The China-based AI lab DeepSeek has released a new open-weight model, DeepSeekMath-V2.
The model, as per the AI lab, demonstrates strong theorem-proving capabilities in mathematics and achieved gold-level scores on the International Mathematics Olympiad (IMO) 2025.
It solved 5 of 6 problems at the IMO 2025.
“Imagine owning the brain of one of the best mathematicians in the world for free,” said Clement Delangue, co-founder and CEO of Hugging Face in a post on X.
“As far as I know, there isn’t any chatbot or API that gives you access to an IMO 2025 gold-medalist model,” he added.
In July, an advanced version of Google DeepMind’s Gemini model and an experimental reasoning model from OpenAI also achieved the gold status on the IMO 2025. Like DeepSeek’s new model, both OpenAI and Google’s models also solved 5 out of 6 problems. These were the first AI models to achieve the gold level scores.
IMO is often regarded as the toughest high-school mathematics contest globally. Of the 630 students who participated in IMO 2025, 72 earned gold medals.
Besides the IMO 2025 competition, DeepSeekMath-V2 also achieved top-tier performance on China’s toughest national competition, the China Mathematical Olympiad (CMO), and posted near-perfect results on the undergraduate Putnam exam.
“On Putnam 2024, the preeminent undergraduate mathematics competition, our model solved 11 of 12 problems completely and the remaining problem with minor errors, scoring 118/120 and surpassing the highest human score of 90,” stated DeepSeek.
DeepSeek argues that recent AI models excel at getting the right answers (in math benchmarks like AIME and HMMT) but often lack sound reasoning.

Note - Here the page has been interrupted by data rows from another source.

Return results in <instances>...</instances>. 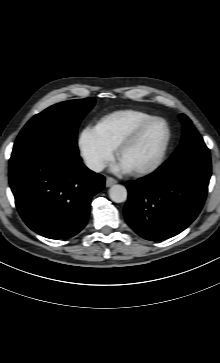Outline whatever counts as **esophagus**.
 <instances>
[{
  "label": "esophagus",
  "mask_w": 220,
  "mask_h": 363,
  "mask_svg": "<svg viewBox=\"0 0 220 363\" xmlns=\"http://www.w3.org/2000/svg\"><path fill=\"white\" fill-rule=\"evenodd\" d=\"M105 183H106L107 187H110V186L116 184L117 180L108 176V177H106V182Z\"/></svg>",
  "instance_id": "1"
}]
</instances>
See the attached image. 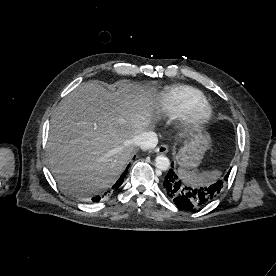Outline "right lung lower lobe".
I'll return each mask as SVG.
<instances>
[{"label": "right lung lower lobe", "mask_w": 276, "mask_h": 276, "mask_svg": "<svg viewBox=\"0 0 276 276\" xmlns=\"http://www.w3.org/2000/svg\"><path fill=\"white\" fill-rule=\"evenodd\" d=\"M126 173H127V171H126ZM126 173H124L121 176V178L113 185L112 189L116 190V189L119 188V186L123 183V180H124V177H125ZM92 200L98 202L100 200V196H97V197L93 198Z\"/></svg>", "instance_id": "98d812e1"}]
</instances>
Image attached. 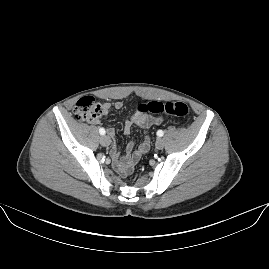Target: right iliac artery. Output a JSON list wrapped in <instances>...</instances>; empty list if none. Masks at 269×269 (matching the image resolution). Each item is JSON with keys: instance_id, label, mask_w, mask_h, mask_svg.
I'll return each mask as SVG.
<instances>
[{"instance_id": "obj_1", "label": "right iliac artery", "mask_w": 269, "mask_h": 269, "mask_svg": "<svg viewBox=\"0 0 269 269\" xmlns=\"http://www.w3.org/2000/svg\"><path fill=\"white\" fill-rule=\"evenodd\" d=\"M99 133H100L101 135H104V134H105V129H104V128H100V129H99Z\"/></svg>"}]
</instances>
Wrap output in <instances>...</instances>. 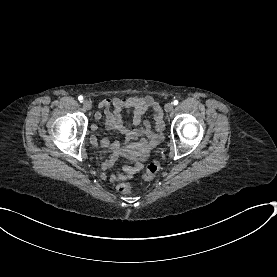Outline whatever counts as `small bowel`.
<instances>
[{
  "mask_svg": "<svg viewBox=\"0 0 277 277\" xmlns=\"http://www.w3.org/2000/svg\"><path fill=\"white\" fill-rule=\"evenodd\" d=\"M112 105V106H111ZM100 106L105 108V126L108 129H114L122 134H125L129 139L134 141L133 145L144 147L145 145L156 143L160 138V133L164 129L163 112L160 104L150 95L141 97L113 98L108 97L100 101ZM113 107V109H112ZM151 109L155 123L156 132L151 129L149 122L143 121V115ZM132 112V123L137 128L131 129L124 124L123 112ZM97 119L101 118V114L95 115ZM92 142L99 147L111 150L109 158L104 163V169H110L121 153V146L118 142H109L107 140L98 141L94 136ZM140 140V142H136ZM123 173L112 174L110 180L112 182H122L130 179L136 172L139 171V165H123Z\"/></svg>",
  "mask_w": 277,
  "mask_h": 277,
  "instance_id": "c3829d8e",
  "label": "small bowel"
}]
</instances>
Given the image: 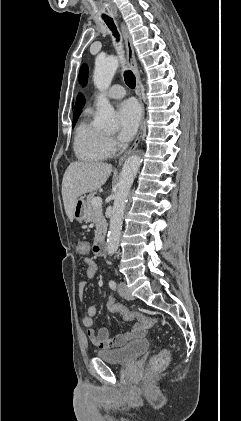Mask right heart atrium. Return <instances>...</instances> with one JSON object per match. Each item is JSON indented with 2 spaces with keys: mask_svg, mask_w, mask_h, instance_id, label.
<instances>
[{
  "mask_svg": "<svg viewBox=\"0 0 241 421\" xmlns=\"http://www.w3.org/2000/svg\"><path fill=\"white\" fill-rule=\"evenodd\" d=\"M106 144L111 153L114 152L117 148V143L111 136H106Z\"/></svg>",
  "mask_w": 241,
  "mask_h": 421,
  "instance_id": "1",
  "label": "right heart atrium"
}]
</instances>
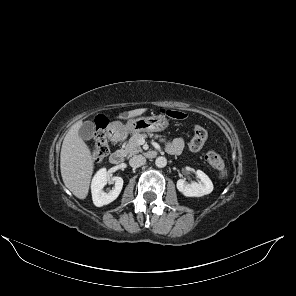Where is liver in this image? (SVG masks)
Wrapping results in <instances>:
<instances>
[{
    "mask_svg": "<svg viewBox=\"0 0 296 296\" xmlns=\"http://www.w3.org/2000/svg\"><path fill=\"white\" fill-rule=\"evenodd\" d=\"M146 108L131 110L127 117L142 115ZM82 121L73 124L66 134L61 148L60 169L65 186L79 199H85L89 192V185L94 170V156L90 148L79 136L78 131Z\"/></svg>",
    "mask_w": 296,
    "mask_h": 296,
    "instance_id": "1",
    "label": "liver"
}]
</instances>
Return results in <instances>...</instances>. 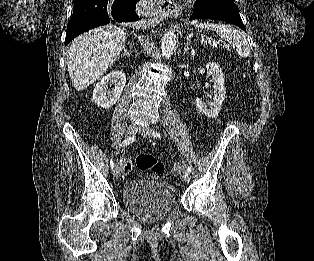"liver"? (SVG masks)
Wrapping results in <instances>:
<instances>
[{
    "label": "liver",
    "instance_id": "obj_1",
    "mask_svg": "<svg viewBox=\"0 0 314 261\" xmlns=\"http://www.w3.org/2000/svg\"><path fill=\"white\" fill-rule=\"evenodd\" d=\"M126 33L106 25L78 36L68 49L67 66L72 84L82 91L95 82L117 60Z\"/></svg>",
    "mask_w": 314,
    "mask_h": 261
}]
</instances>
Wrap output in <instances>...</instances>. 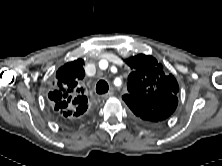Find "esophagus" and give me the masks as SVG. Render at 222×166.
Masks as SVG:
<instances>
[{
    "mask_svg": "<svg viewBox=\"0 0 222 166\" xmlns=\"http://www.w3.org/2000/svg\"><path fill=\"white\" fill-rule=\"evenodd\" d=\"M113 94H114V91L110 90L108 93L102 95V98L107 99V98L111 97Z\"/></svg>",
    "mask_w": 222,
    "mask_h": 166,
    "instance_id": "1",
    "label": "esophagus"
}]
</instances>
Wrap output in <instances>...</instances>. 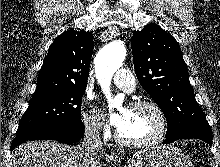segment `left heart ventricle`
<instances>
[{"label":"left heart ventricle","instance_id":"b2bd125f","mask_svg":"<svg viewBox=\"0 0 220 167\" xmlns=\"http://www.w3.org/2000/svg\"><path fill=\"white\" fill-rule=\"evenodd\" d=\"M125 112L124 125L119 129L125 139L141 141L152 137L158 131L159 121L152 110L130 108Z\"/></svg>","mask_w":220,"mask_h":167}]
</instances>
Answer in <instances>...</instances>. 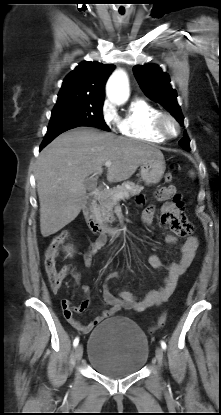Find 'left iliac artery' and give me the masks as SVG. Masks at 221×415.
I'll use <instances>...</instances> for the list:
<instances>
[{"instance_id": "1", "label": "left iliac artery", "mask_w": 221, "mask_h": 415, "mask_svg": "<svg viewBox=\"0 0 221 415\" xmlns=\"http://www.w3.org/2000/svg\"><path fill=\"white\" fill-rule=\"evenodd\" d=\"M161 347L164 350L166 349L167 345H166V343L164 341H161Z\"/></svg>"}]
</instances>
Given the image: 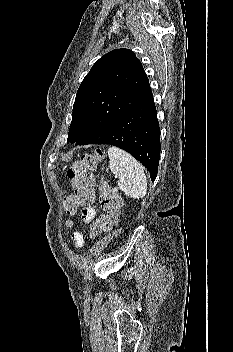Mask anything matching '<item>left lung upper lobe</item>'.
<instances>
[{
    "mask_svg": "<svg viewBox=\"0 0 233 352\" xmlns=\"http://www.w3.org/2000/svg\"><path fill=\"white\" fill-rule=\"evenodd\" d=\"M151 95L135 54L124 48L108 52L96 61L77 91L67 142L89 144Z\"/></svg>",
    "mask_w": 233,
    "mask_h": 352,
    "instance_id": "left-lung-upper-lobe-1",
    "label": "left lung upper lobe"
}]
</instances>
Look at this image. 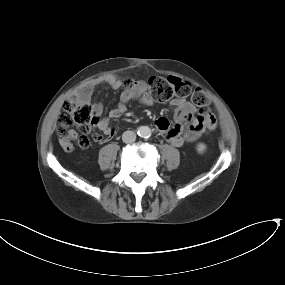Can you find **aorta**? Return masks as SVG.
Listing matches in <instances>:
<instances>
[{
    "mask_svg": "<svg viewBox=\"0 0 285 285\" xmlns=\"http://www.w3.org/2000/svg\"><path fill=\"white\" fill-rule=\"evenodd\" d=\"M138 135L142 138H149L151 136V129L148 126H141L138 129Z\"/></svg>",
    "mask_w": 285,
    "mask_h": 285,
    "instance_id": "762f6f07",
    "label": "aorta"
}]
</instances>
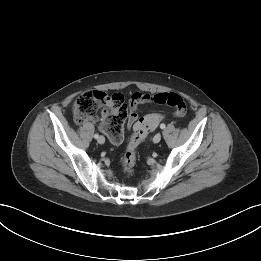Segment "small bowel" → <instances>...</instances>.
<instances>
[{
  "label": "small bowel",
  "mask_w": 261,
  "mask_h": 261,
  "mask_svg": "<svg viewBox=\"0 0 261 261\" xmlns=\"http://www.w3.org/2000/svg\"><path fill=\"white\" fill-rule=\"evenodd\" d=\"M116 95H118L121 99H123V96L121 94H116ZM154 97L155 96L153 95L147 93H139V92H136L131 96L127 123H126L128 129L132 128L138 120L139 106L142 104H148L153 102Z\"/></svg>",
  "instance_id": "small-bowel-1"
}]
</instances>
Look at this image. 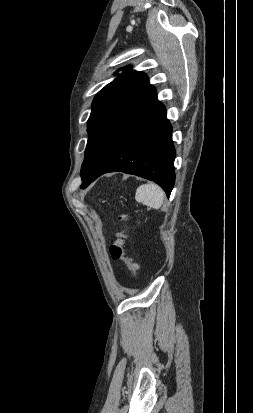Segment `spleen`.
<instances>
[{"mask_svg":"<svg viewBox=\"0 0 253 413\" xmlns=\"http://www.w3.org/2000/svg\"><path fill=\"white\" fill-rule=\"evenodd\" d=\"M164 191L154 183L143 184L136 190L135 199L150 208H161L164 201Z\"/></svg>","mask_w":253,"mask_h":413,"instance_id":"spleen-1","label":"spleen"}]
</instances>
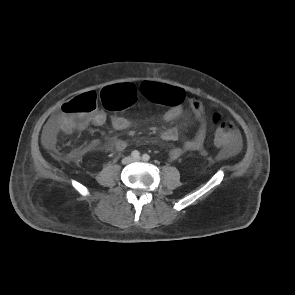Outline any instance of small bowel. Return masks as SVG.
I'll use <instances>...</instances> for the list:
<instances>
[{"instance_id": "obj_1", "label": "small bowel", "mask_w": 295, "mask_h": 295, "mask_svg": "<svg viewBox=\"0 0 295 295\" xmlns=\"http://www.w3.org/2000/svg\"><path fill=\"white\" fill-rule=\"evenodd\" d=\"M175 88V87H174ZM181 95V100L172 105L170 109H168L163 116L161 117L162 123H169L172 122L178 118H180L183 114V105L182 101L184 99V91L180 88H176ZM191 108L194 113L195 120L198 124V129L196 134L193 138L187 140L184 142L183 147H174L169 151V158L172 160H176L180 158L185 152H199L202 154H205V148H204V141L206 137V131H207V125H206V107L205 105L199 101V100H193L191 101ZM58 117L51 118L48 123L46 124L43 134H42V142L44 146L48 150H53L55 148L56 144V136L57 132L59 130V124H58ZM106 114L103 111H94L89 115L86 120L81 123V125L78 127L79 129L83 130L87 127L93 125V126H101L106 122ZM111 125L113 129L117 131H124L131 129L133 127V123L128 120L127 118L119 115H115L111 118ZM161 138L168 141H176L179 138V132L176 128H168L161 132ZM98 146V143L94 142L91 147ZM110 146H112L117 151H123L127 147V142L122 139H111L110 140ZM240 148V138L238 135L237 142L229 147L228 152L233 154L237 152Z\"/></svg>"}]
</instances>
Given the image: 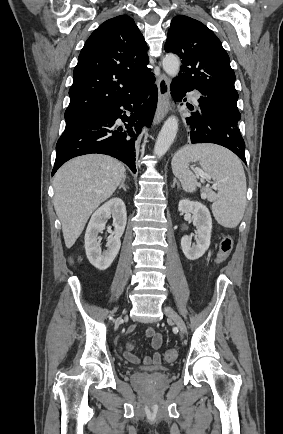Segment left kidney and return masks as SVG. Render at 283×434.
<instances>
[{
	"instance_id": "5707ae66",
	"label": "left kidney",
	"mask_w": 283,
	"mask_h": 434,
	"mask_svg": "<svg viewBox=\"0 0 283 434\" xmlns=\"http://www.w3.org/2000/svg\"><path fill=\"white\" fill-rule=\"evenodd\" d=\"M178 210L181 213L190 212L193 215V225L196 227L194 236L196 244L192 243L191 236L181 238V248L189 260H196L204 255L210 246L212 218L208 208L198 201L180 200Z\"/></svg>"
}]
</instances>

“Many mathematical tasks like theorem proving require rigorous step-by-step derivation rather than numerical answers, making final answer rewards inapplicable.”
To address this, DeepSeek emphasises the need for models that can judge and refine their own reasoning. The team argues that “self-verification is particularly important for scaling test-time compute, especially for open problems without known solutions.”
For context, test-time compute refers to allocating large amounts of computation during inference — not training — to let the model reason longer, explore multiple solutions, and refine its answers.
DeepSeek’s approach trains a dedicated verifier that scores the quality of proofs, not answers, and then uses this verifier to guide a separate proof-generation model. The generator is rewarded only when it fixes its own mistakes, not when it hides them.
As the paper explains, they “train a proof generator using the verifier as the reward model, and incentivise the generator to identify and resolve as many issues as possible in their own proofs before finalising them.”
To prevent the system from overfitting to its own checker, DeepSeek continually makes the verification process harder.
It does this by increasing compute and automatically labeling difficult proofs, ensuring the verifier evolves alongside the generator.
In their words, this allows them “to scale verification compute to automatically label new hard-to-verify proofs, creating training data to further improve the verifier.”
The model’s weights can be downloaded on Hugging Face. “That’s democratisation of AI and knowledge at its best, literally,” said Delangue.
DeepSeek rose to prominence after releasing a low-cost, open-source model that rivalled US AI systems. Its DeepSeek-R1 reasoning launch sparked questions about whether open models could erode the commercial edge of closed products, briefly rattling investor confidence in AI giants such as NVIDIA.